WHAT YOU NEED TO DO: The answer must be an exact copy of the lines from the one containing "administrative (Première ministre)" through the last line of the records, with no pictures.

MATERIAL SHOWN:
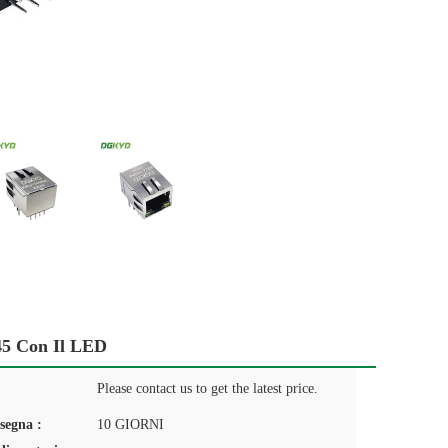
J45 Con Il LED
Please contact us to get the latest price.
segna :
10 GIORNI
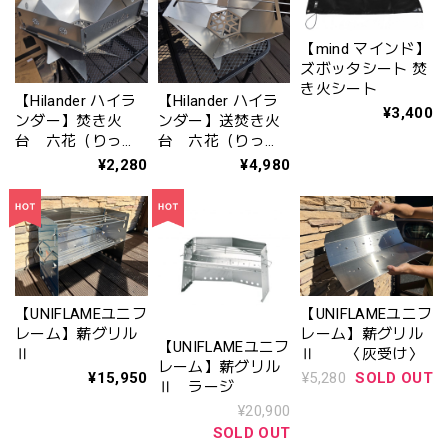
【mind マインド】
ズボッタシート 焚
き火シート
【Hilander ハイラ
【Hilander ハイラ
¥3,400
ンダー】焚き火
ンダー】送焚き火
台 六花（りっ
台 六花（りっ
か）専用風防〈オ
か）ＭＩＮＩ(HCS-
¥2,280
¥4,980
プション〉HCS-
040)
041
【UNIFLAMEユニフ
【UNIFLAMEユニフ
レーム】薪グリル
レーム】薪グリル
【UNIFLAMEユニフ
Ⅱ
Ⅱ 〈灰受け〉
レーム】薪グリル
¥15,950
¥5,280
SOLD OUT
Ⅱ ラージ
¥20,900
SOLD OUT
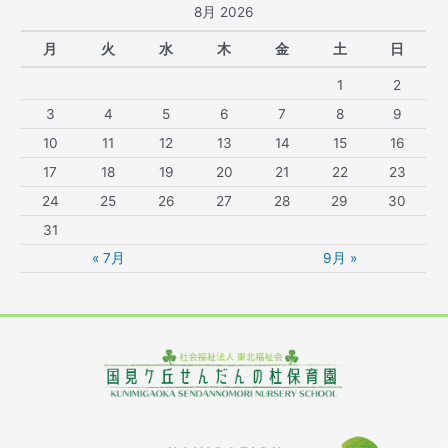
8月 2026
月
火
水
木
金
土
日
1
2
3
4
5
6
7
8
9
10
11
12
13
14
15
16
17
18
19
20
21
22
23
24
25
26
27
28
29
30
31
« 7月
9月 »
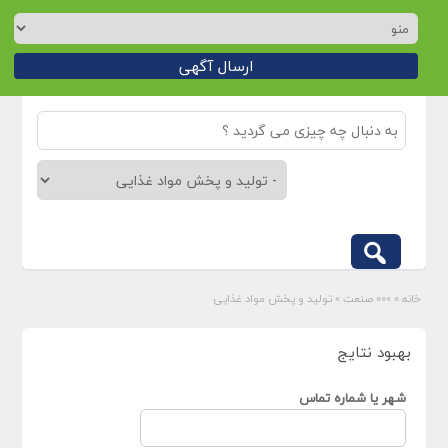
ارسال آگهی
خانه
»
»»» صنعت
»
تولید و پخش مواد غذایی
بهبود نتایج
شهر یا شماره تماس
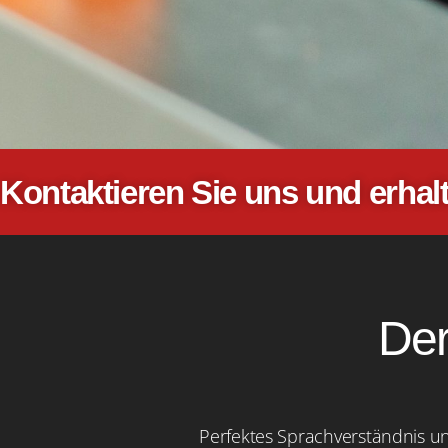
Kontaktieren Sie uns und erhalt
Der
Perfektes Sprachverständnis un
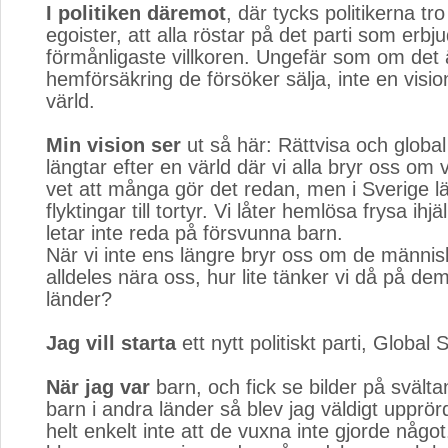
I politiken däremot
, där tycks politikerna tro 
egoister, att alla röstar på det parti som erbj
förmånligaste villkoren. Ungefär som om det 
hemförsäkring de försöker sälja, inte en visi
värld.
Min vision ser
ut så här: Rättvisa och global s
längtar efter en värld där vi alla bryr oss om
vet att många gör det redan, men i Sverige l
flyktingar till tortyr. Vi låter hemlösa frysa ihj
letar inte reda på försvunna barn.
När vi inte ens längre bryr oss om de männis
alldeles nära oss, hur lite tänker vi då på de
länder?
Jag vill starta
ett nytt politiskt parti, Global So
När jag var
barn, och fick se bilder på svälta
barn i andra länder så blev jag väldigt upprör
helt enkelt inte att de vuxna inte gjorde något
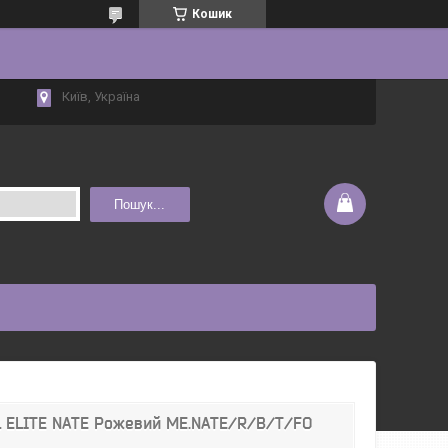
Кошик
Київ, Україна
Пошук...
L ELITE NATE Рожевий ME.NATE/R/B/T/FO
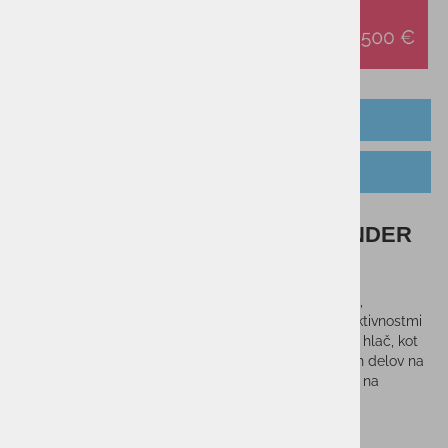
OPIS IZDELKA
TABELA VELIKOSTI
Ženske pohodne hlače NORTHFINDER
GAFTA
Lahki tehnični material zagotavlja kakovostno zaščito,
vzdržljivost in optimalno telesno temperaturo med aktivnostmi
na prostem. Za svobodo gibanja poskrbi udoben kroj hlač, kot
sta na primer tanko prileganje in podaljšanje spodnjih delov na
zadrgo. Hlače so primerne za pohodništvo, aktivnosti na
prostem in prosti čas.
Sorodni izdelki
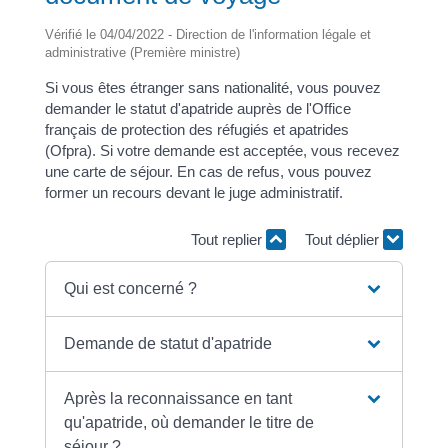
Vérifié le 04/04/2022 - Direction de l'information légale et
administrative (Première ministre)
Si vous êtes étranger sans nationalité, vous pouvez
demander le statut d'apatride auprès de l'Office
français de protection des réfugiés et apatrides
(Ofpra). Si votre demande est acceptée, vous recevez
une carte de séjour. En cas de refus, vous pouvez
former un recours devant le juge administratif.
Tout replier
Tout déplier
Qui est concerné ?
Demande de statut d'apatride
Après la reconnaissance en tant
qu'apatride, où demander le titre de
séjour ?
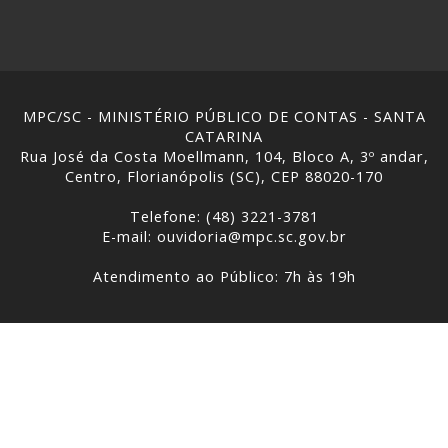
MPC/SC - MINISTÉRIO PÚBLICO DE CONTAS - SANTA
CATARINA
Rua José da Costa Moellmann, 104, Bloco A, 3º andar,
Centro, Florianópolis (SC), CEP 88020-170
Telefone: (48) 3221-3781
E-mail: ouvidoria@mpc.sc.gov.br
Atendimento ao Público: 7h às 19h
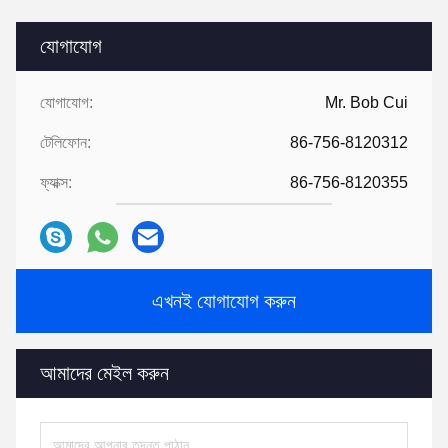
যোগাযোগ
যোগাযোগ:
Mr. Bob Cui
টেলিফোন:
86-756-8120312
ফ্যাক্স:
86-756-8120355
এখনই যোগাযোগ করুন
আমাদের মেইল ​​করুন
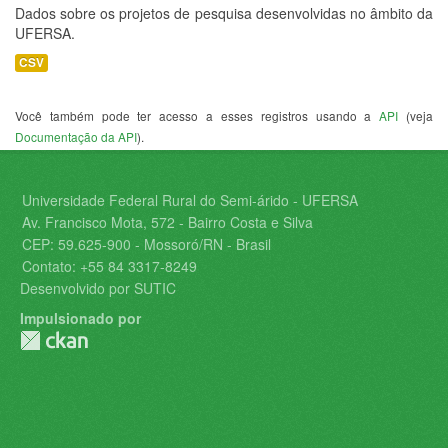
Dados sobre os projetos de pesquisa desenvolvidas no âmbito da
UFERSA.
CSV
Você também pode ter acesso a esses registros usando a
API
(veja
Documentação da API
).
Universidade Federal Rural do Semi-árido - UFERSA
Av. Francisco Mota, 572 - Bairro Costa e Silva
CEP: 59.625-900 - Mossoró/RN - Brasil
Contato: +55 84 3317-8249
Desenvolvido por SUTIC
Impulsionado por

RESPONSE TO THIS TASK:
administrative (Première ministre)
Si vous êtes étranger sans nationalité, vous pouvez
demander le statut d'apatride auprès de l'Office
français de protection des réfugiés et apatrides
(Ofpra). Si votre demande est acceptée, vous recevez
une carte de séjour. En cas de refus, vous pouvez
former un recours devant le juge administratif.
Tout replier
Tout déplier
Qui est concerné ?
Demande de statut d'apatride
Après la reconnaissance en tant
qu'apatride, où demander le titre de
séjour ?
MPC/SC - MINISTÉRIO PÚBLICO DE CONTAS - SANTA
CATARINA
Rua José da Costa Moellmann, 104, Bloco A, 3º andar,
Centro, Florianópolis (SC), CEP 88020-170
Telefone: (48) 3221-3781
E-mail: ouvidoria@mpc.sc.gov.br
Atendimento ao Público: 7h às 19h
যোগাযোগ
যোগাযোগ:
Mr. Bob Cui
টেলিফোন:
86-756-8120312
ফ্যাক্স:
86-756-8120355
এখনই যোগাযোগ করুন
আমাদের মেইল ​​করুন
Dados sobre os projetos de pesquisa desenvolvidas no âmbito da
UFERSA.
CSV
Você também pode ter acesso a esses registros usando a
API
(veja
Documentação da API
).
Universidade Federal Rural do Semi-árido - UFERSA
Av. Francisco Mota, 572 - Bairro Costa e Silva
CEP: 59.625-900 - Mossoró/RN - Brasil
Contato: +55 84 3317-8249
Desenvolvido por SUTIC
Impulsionado por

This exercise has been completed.